The food category is a little different. As the U.S. population has grown in both size and ethnic diversity, the volume and variety of food consumed and imported in the United States has increased correspondingly. American consumers prefer an increasingly wider selection of food products, such as tropical fruits and vegetables, premium coffee, and a greater variety of wines, beers, cheese, grain products, and preserved meats. In 2013, U.S. food consumption totaled 635 billion pounds, or more than 2,000 pounds per capita. Of this amount, imports accounted for 19 percent (123 billion pounds), or 390 pounds per capita.
So how would tariffs impact the clothing and food? A 35 percent tax on imported goods certainly would turn up the heat. It may also give pause to companies deciding where to produce their wares. But if tariffs are implemented, would they work? And what about the unintended consequences?
Concerns vary. Willem Buiter, chief economist at Citi, wrote to clients stating new protectionist trade policies might spark a global trade war, “which could easily trigger a global recession.” Deutsche Bank also weighed-in. The Deutschland opined team that negative risks of a potential trade agenda were “the biggest threat and a possible protectionist turn, which could depress global trade and even trigger trade wars.”
While both Trump and Hillary Clinton zeroed in on worker anxieties over job losses, it’s important to note that at least some American job losses were not due to trade.
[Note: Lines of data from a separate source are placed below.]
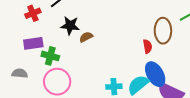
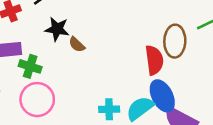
brown semicircle: (86, 37) -> (77, 45), turned -112
red semicircle: (148, 46) -> (154, 60), size x1.6

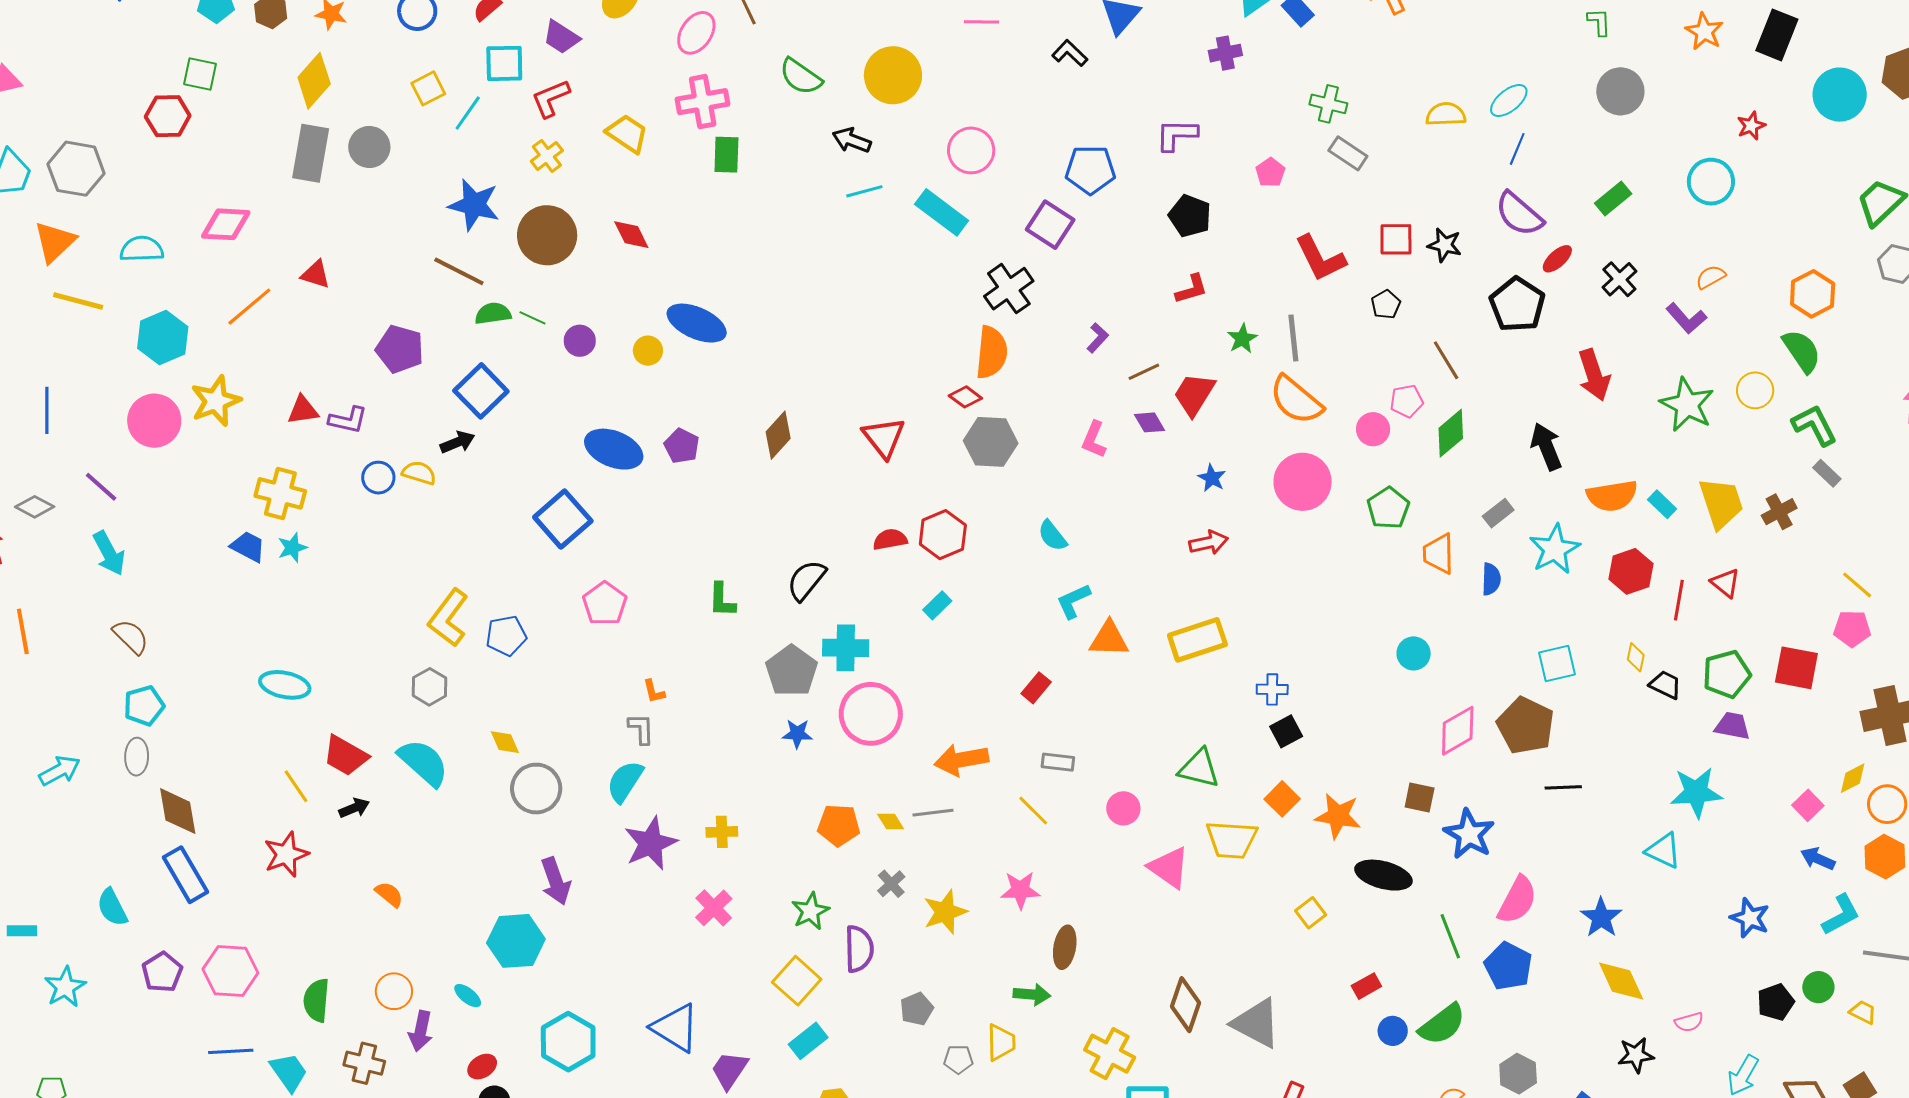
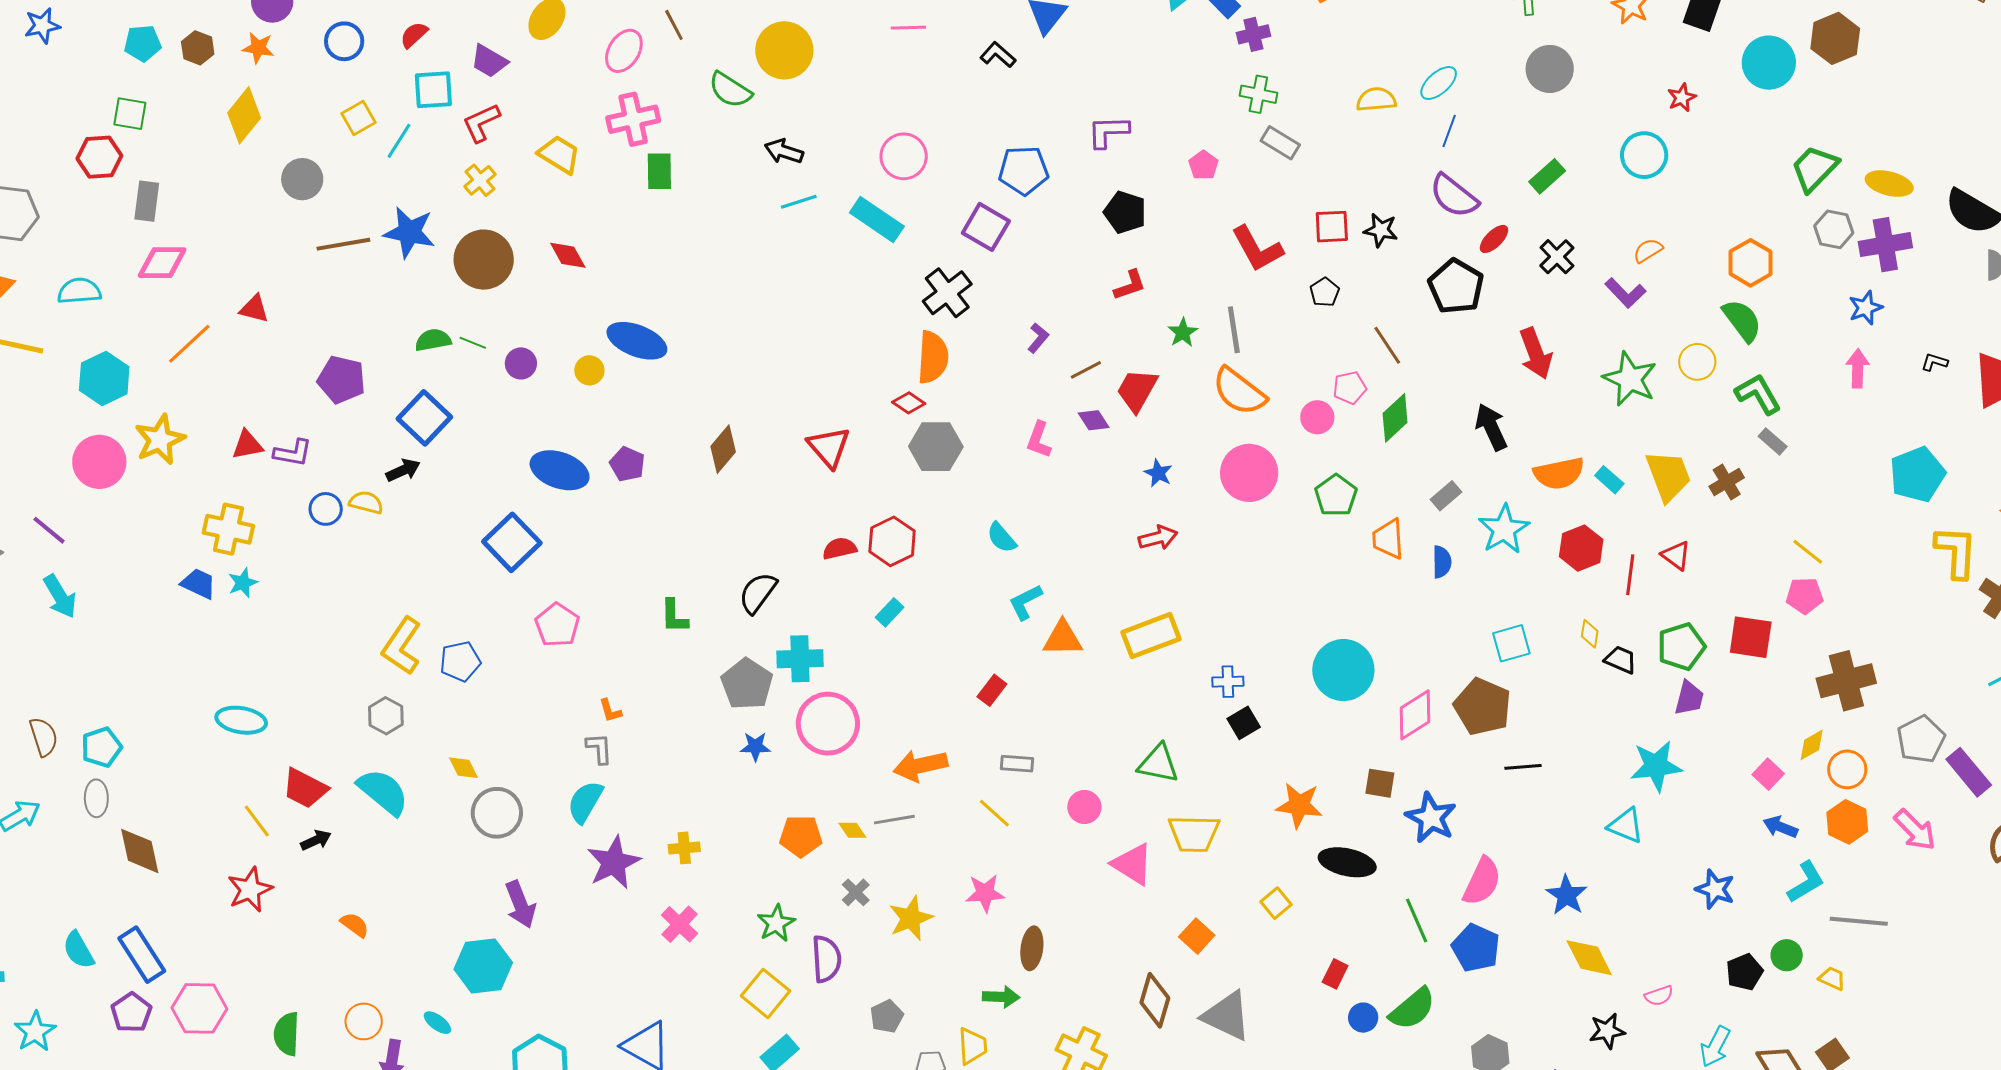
purple cross: (1225, 53) -> (1253, 34), moved
yellow circle: (893, 75) -> (784, 50), moved
gray rectangle: (311, 153) -> (147, 201), moved, size x0.7
brown line: (459, 271) -> (343, 244), moved, turned -34
brown semicircle: (131, 637) -> (44, 737), moved, turned 30
cyan circle: (1414, 653) -> (1343, 670), moved, size x1.8
purple trapezoid: (1732, 726) -> (1689, 698), turned 96
orange square: (1282, 799) -> (1197, 936), moved
blue rectangle: (186, 875) -> (142, 955), moved
red rectangle: (1366, 986) -> (1335, 974), turned -32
Losses were due to automation. And crucially, automation not only hits manufacturing, but also affects jobs that require advanced degrees, such as neuroradiology.
Protectionism policies Neglect the concept of “dependent origination,” that nothing exists in isolation, Life cannot be independent of other life. The Japanese term for dependent origination is engi, literally meaning “arising in relation.” In other words, our existence only occurs because of our relationship with other beings. Everything in the world comes into existence in response to causes and conditions. Nothing can exist in absolute independence of other things or arise of its own accord.
We must remember that, if we as a society, choose “protectionism” as the rule of life, we’re most likely to implode. Interdependence is the rule life, whether country or state, business to business, family or friends. You hit one (meaning tariff one) there’s usually an equal and opposite reaction.